Mini has not heard any concerns from customers regarding the rear turn indicators, and has in fact received positive feedback about the taillight design.

It didn’t help that one of the worst cars this side of the Cybertruck did something similar in the 1950s:

Drama aside, I did agree with this commenter (emphasis mine):

It doesn’t cause massive confusion, but taillights should cause no confusion for anyone.

I can think of one modern version of a similar issue. If you use the iPad in landscape mode, the volume buttons seem to go “the wrong way”:

Is this anything? Probably not. I imagine it’s better to be consistent and allow motor memory to develop between all the iPad orientations, and throw in the iPhones, too. But if you only ever use your iPad in landscape, this might feel, perhaps, like “the stupidest volume controls ever.”

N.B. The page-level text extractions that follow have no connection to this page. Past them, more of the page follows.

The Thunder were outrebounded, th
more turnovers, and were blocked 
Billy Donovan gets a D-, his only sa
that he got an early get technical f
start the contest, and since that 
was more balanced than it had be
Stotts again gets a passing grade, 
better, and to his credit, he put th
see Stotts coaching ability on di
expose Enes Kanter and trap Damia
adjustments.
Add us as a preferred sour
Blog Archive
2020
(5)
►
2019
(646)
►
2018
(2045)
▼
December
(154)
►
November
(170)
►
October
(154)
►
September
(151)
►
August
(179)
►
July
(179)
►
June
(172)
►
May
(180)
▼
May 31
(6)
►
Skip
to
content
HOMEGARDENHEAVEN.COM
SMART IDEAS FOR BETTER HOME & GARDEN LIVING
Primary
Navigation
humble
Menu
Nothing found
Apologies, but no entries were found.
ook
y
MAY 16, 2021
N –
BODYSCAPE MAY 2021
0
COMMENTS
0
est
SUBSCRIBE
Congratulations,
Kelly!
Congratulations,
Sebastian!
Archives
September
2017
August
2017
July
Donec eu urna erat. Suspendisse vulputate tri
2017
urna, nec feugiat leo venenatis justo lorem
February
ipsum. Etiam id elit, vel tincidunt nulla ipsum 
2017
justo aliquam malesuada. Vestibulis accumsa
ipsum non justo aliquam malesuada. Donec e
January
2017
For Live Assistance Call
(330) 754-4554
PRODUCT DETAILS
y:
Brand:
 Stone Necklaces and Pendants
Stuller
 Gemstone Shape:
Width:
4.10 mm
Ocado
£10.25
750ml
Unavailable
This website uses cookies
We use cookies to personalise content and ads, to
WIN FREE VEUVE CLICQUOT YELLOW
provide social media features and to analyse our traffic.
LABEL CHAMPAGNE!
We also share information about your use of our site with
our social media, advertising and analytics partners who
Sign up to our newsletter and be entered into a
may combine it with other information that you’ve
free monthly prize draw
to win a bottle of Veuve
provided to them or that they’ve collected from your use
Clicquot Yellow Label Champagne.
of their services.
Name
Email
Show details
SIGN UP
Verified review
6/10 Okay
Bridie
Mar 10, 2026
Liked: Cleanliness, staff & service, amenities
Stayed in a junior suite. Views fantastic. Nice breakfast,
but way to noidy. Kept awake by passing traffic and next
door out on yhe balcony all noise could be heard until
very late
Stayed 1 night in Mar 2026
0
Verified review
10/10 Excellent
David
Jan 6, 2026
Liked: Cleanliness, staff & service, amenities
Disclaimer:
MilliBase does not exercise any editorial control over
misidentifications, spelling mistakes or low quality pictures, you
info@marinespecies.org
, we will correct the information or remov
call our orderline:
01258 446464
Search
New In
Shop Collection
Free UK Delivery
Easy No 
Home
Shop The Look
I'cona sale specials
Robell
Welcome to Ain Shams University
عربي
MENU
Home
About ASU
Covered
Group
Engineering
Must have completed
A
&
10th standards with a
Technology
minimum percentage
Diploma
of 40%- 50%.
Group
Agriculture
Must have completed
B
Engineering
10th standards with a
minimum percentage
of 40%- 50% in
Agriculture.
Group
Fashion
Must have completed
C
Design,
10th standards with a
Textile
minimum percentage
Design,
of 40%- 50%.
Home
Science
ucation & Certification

Oh, and the subsequent Mini revamp in 2024 solved the issue by making the turn signals less like arrows:

Thoughtful file dropping in Wakamaifondue

Wakamaifondue is a web tool to inspect font contents, and it starts by you dropping a font file (.ttf, .otf, or .woff) into a browser.

It handles file dropping so thoughtfully, it’s worth pausing and recognizing it:

Here’s what’s great about it:

  • You can drop the file anywhere. There is no designated small drop area like in some other apps; every last pixel of the window is ready to receive your file, so you can drop without worrying.
  • You get a hover state confirming you are safe to drop.
  • You can drop the file on other screens, too!

Why is all this important? Because dropping a file into a browser is a notoriously frustrating experience. If the tab doesn’t claim the file, left to its own devices the browser will do anything from replacing the current tab with the contents of the file, through opening a new tab, to… starting to download the file you just dropped and ask you for its new location!

It is frustrating when a failure mode of an action is not just that action failing – already here, repeating a drag is more work than e.g. repeating a keystroke – but also you having to do extra clean-up steps.

Wakamaifondue gets this right, and allowing to drop a file on any screen in particular is very thoughtful. Your cursor holding a file indicates your intentions rather strongly – when you see a person wearing a wedding dress, you don’t think “I wonder what they’re up to today?” – so there should be no need to switch to a certain mode or to navigate to an “import screen” beforehand.